An astute reader may have noted that the most significant bit peculiarity of PSHUFB may have produced bad bitsets in the first shuffle since we didn't unset the most significant bits there. While that is true, it does not matter since we set the bitmask to 255 whenever the most significant bit is set. Since no row of our table is all ones, this guarantees that we'll never match a non-ASCII byte.

We're nearly done now; we have produced a bitset and a corresponding bit mask. We just need to AND them together and check that it's not zero. Except, there's a problem. You may have guessed it by now: we can't do that directly with SIMD operations. There is no instruction for inequality testing. As a substitute, we can use that a & (1 << b) != 0 if and only if a & (1 << b) == 1 << b. The two statements are logically equivalent. Moreover, we can express the latter using SIMD instructions!

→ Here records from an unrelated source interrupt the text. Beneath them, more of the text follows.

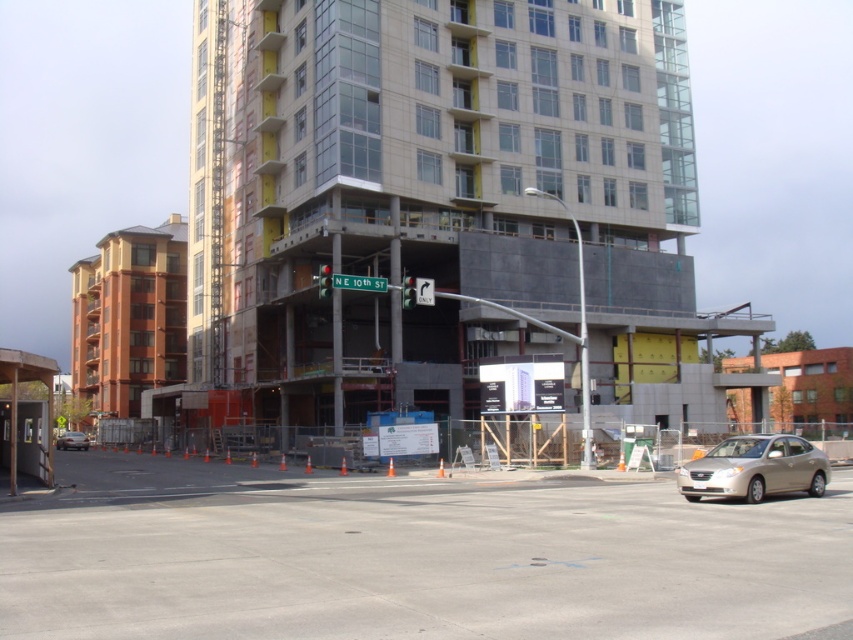 You are a pedestrian crossing NE 10th Street and see the gold metallic sedan at lower right and the red glass traffic light at center. Which object is closer to the ground?

The gold metallic sedan at lower right is located below the red glass traffic light at center, so it is closer to the ground.

You are a delivery driver approaching the construction site and need to locate the NE 10th Street sign. According to the image, where exactly is the green metallic street sign at upper center positioned?

The green metallic street sign at upper center is positioned at the coordinates point [358,282].

You are a drone operator tasked with capturing aerial footage of the construction site. Your drone needs to maintain a minimum distance of 100 feet from any objects to avoid collisions. Based on the scene, will the drone be able to safely fly at the required distance while capturing the green metallic street sign at upper center?

The green metallic street sign at upper center is only 95.38 feet away from the camera, which is less than the required 100 feet minimum distance. Therefore, the drone cannot safely fly at the required distance while capturing the green metallic street sign at upper center. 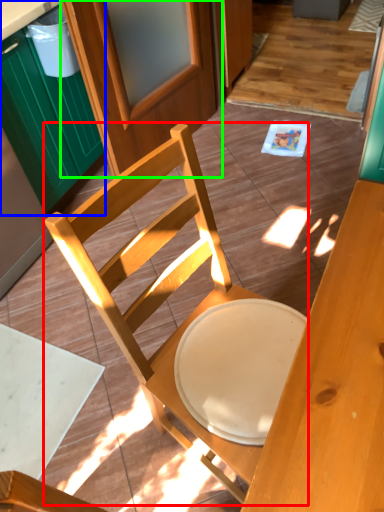 Question: Based on their relative distances, which object is farther from chair (highlighted by a red box)? Choose from cabinetry (highlighted by a blue box) and screen door (highlighted by a green box).

Choices:
 (A) cabinetry
 (B) screen door

Answer: (B) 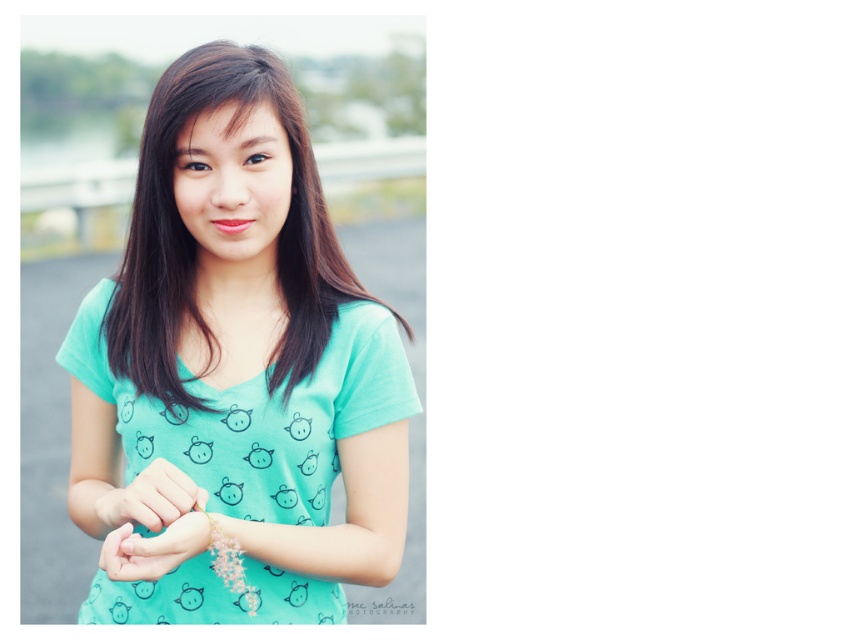 Question: Which point appears closest to the camera in this image?

Choices:
 (A) click(x=143, y=554)
 (B) click(x=285, y=362)

Answer: (A)

Question: Can you confirm if matte gold bracelet at center is positioned below matte teal shirt at center?

Choices:
 (A) no
 (B) yes

Answer: (A)

Question: Can you confirm if mint green fabric shirt at center is bigger than matte gold bracelet at center?

Choices:
 (A) yes
 (B) no

Answer: (A)

Question: Estimate the real-world distances between objects in this image. Which object is farther from the matte teal shirt at center?

Choices:
 (A) mint green fabric shirt at center
 (B) matte gold bracelet at center

Answer: (A)

Question: Considering the real-world distances, which object is closest to the mint green fabric shirt at center?

Choices:
 (A) matte teal shirt at center
 (B) matte gold bracelet at center

Answer: (B)

Question: Considering the relative positions of matte gold bracelet at center and matte teal shirt at center in the image provided, where is matte gold bracelet at center located with respect to matte teal shirt at center?

Choices:
 (A) right
 (B) left

Answer: (B) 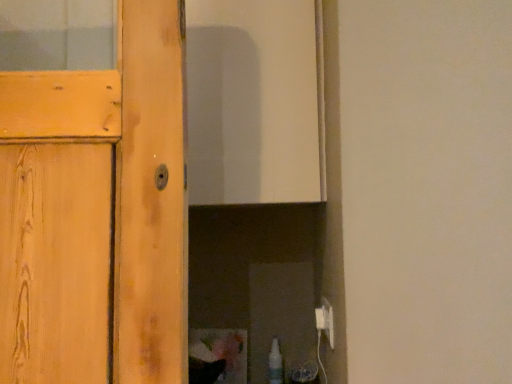 Question: Is translucent plastic spray bottle at lower right situated inside white plastic electric outlet at lower right or outside?

Choices:
 (A) inside
 (B) outside

Answer: (B)

Question: From the image's perspective, is translucent plastic spray bottle at lower right above or below white plastic electric outlet at lower right?

Choices:
 (A) above
 (B) below

Answer: (B)

Question: Relative to white plastic electric outlet at lower right, is translucent plastic spray bottle at lower right in front or behind?

Choices:
 (A) front
 (B) behind

Answer: (B)

Question: Choose the correct answer: Is white plastic electric outlet at lower right inside translucent plastic spray bottle at lower right or outside it?

Choices:
 (A) outside
 (B) inside

Answer: (A)

Question: Visually, is white plastic electric outlet at lower right positioned to the left or to the right of translucent plastic spray bottle at lower right?

Choices:
 (A) right
 (B) left

Answer: (A)

Question: Considering the positions of white plastic electric outlet at lower right and translucent plastic spray bottle at lower right in the image, is white plastic electric outlet at lower right wider or thinner than translucent plastic spray bottle at lower right?

Choices:
 (A) wide
 (B) thin

Answer: (B)

Question: Relative to translucent plastic spray bottle at lower right, is white plastic electric outlet at lower right in front or behind?

Choices:
 (A) behind
 (B) front

Answer: (B) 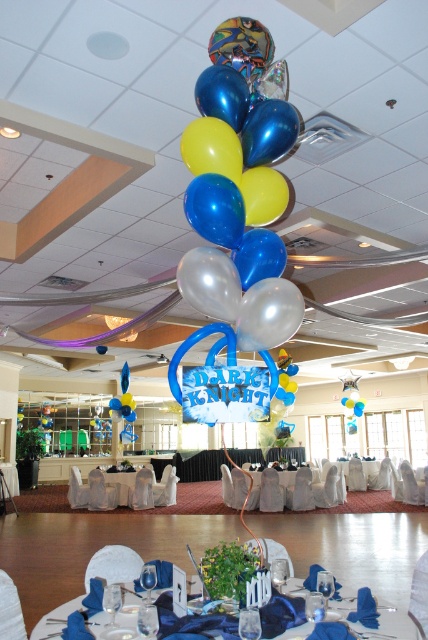 You are standing in the banquet hall and want to move from the point at coordinates point (398, 637) to the point at coordinates point (231, 237). Which direction should you move to reach your destination?

Since point (398, 637) is behind point (231, 237), you should move forward to reach your destination.

You are standing in the banquet hall and want to locate the point at coordinates (214, 209). According to the image, where would this point be located?

The point at coordinates (214, 209) is located on the blue metallic balloon at center.

From the picture: You are a guest at the event and want to take a photo of the blue metallic balloon at center without any obstructions. Since the white fabric table at center is in the way, can you stand behind it to get a clear shot of the balloon?

The blue metallic balloon at center is shorter than the white fabric table at center, so standing behind the table might still block the view of the balloon since the table is taller. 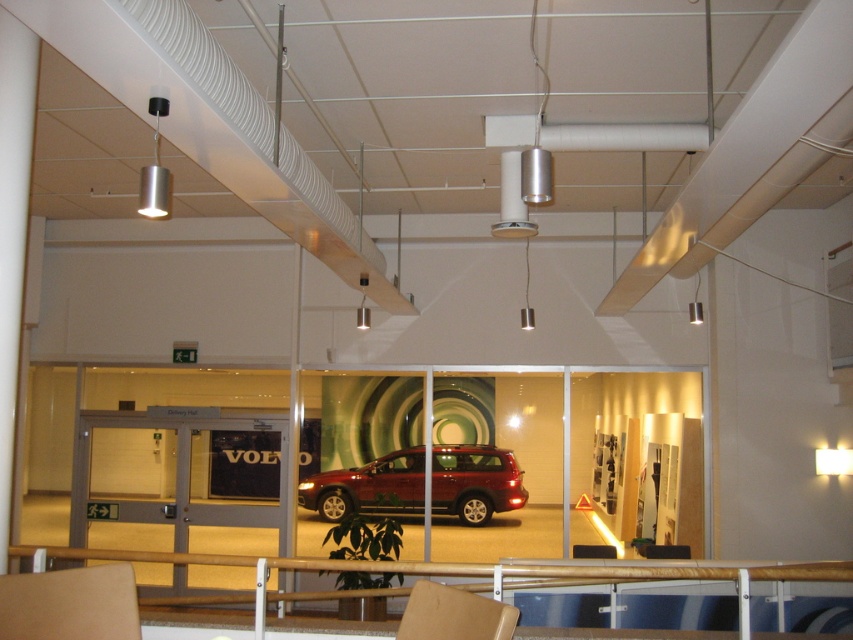 Question: Can you confirm if shiny metallic car at center is bigger than matte brown chair at lower left?

Choices:
 (A) no
 (B) yes

Answer: (B)

Question: Which object is closer to the camera taking this photo?

Choices:
 (A) shiny metallic car at center
 (B) matte brown chair at center
 (C) matte brown chair at lower left

Answer: (B)

Question: Can you confirm if shiny metallic car at center is wider than matte brown chair at center?

Choices:
 (A) no
 (B) yes

Answer: (B)

Question: Among these points, which one is farthest from the camera?

Choices:
 (A) (26, 600)
 (B) (384, 465)
 (C) (416, 634)

Answer: (B)

Question: Which point is farther from the camera taking this photo?

Choices:
 (A) (518, 611)
 (B) (108, 624)
 (C) (468, 509)

Answer: (C)

Question: Can you confirm if matte brown chair at lower left is positioned to the left of matte brown chair at center?

Choices:
 (A) yes
 (B) no

Answer: (A)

tmp    = _mm_and_si128(bitset, bitmask)
result = _mm_cmpeq_epi8(tmp, bitmask)
mask   = _mm_movemask_epi8(result)

if mask == 0:
    return -1
else:
    return trailing_zeros(mask)

The _mm_movemask_epi8 intrinsic takes the most significant bit from every of the 16 bytes in our chunk and appends them to create a single 16 bit integer. Note that we typically think of strings and arrays as growing from left to right. Integers however, grow from right to left. So the left-most byte in the chunk corresponds to the right-most bit in the integer. Consequently, the index of the first matching byte is equal to the trailing number of zeroes in the integer. Most modern AMD64 CPUs can compute the number of trailing zeros with a single instruction.

results

Phew, that was a lot of work for a simple scan operation. Luckily, it looks like it may have been worth it. Recent experiments with bringing this SIMD scanning technique to pulldown_cmark has more than doubled its raw scanning speed and delivers a 10% overall performance boost. A similar routine can also be used to escape HTML characters in the output. Since this involves a marker set which is much simpler and has some special properties (all its lower nibbles are distinct), this can be done using only two SIMD instructions per chunk. As a result, the raw performance increase is even greater there, but since less time is spent on HTML escapes, the overall performance boost seems to be again around 10%.

And that's not where the usefulness of SIMD instructions ends. While they were initially mostly used to add and multiply large vectors of floating point numbers, new applications are still found for them all the time. Only last year, Google engineers were able to employ SIMD instructions to create Swiss tables, a significantly optimized hashmap, one of the most best studied type of data structure out there. We are only bound by our imagination… and the instruction set.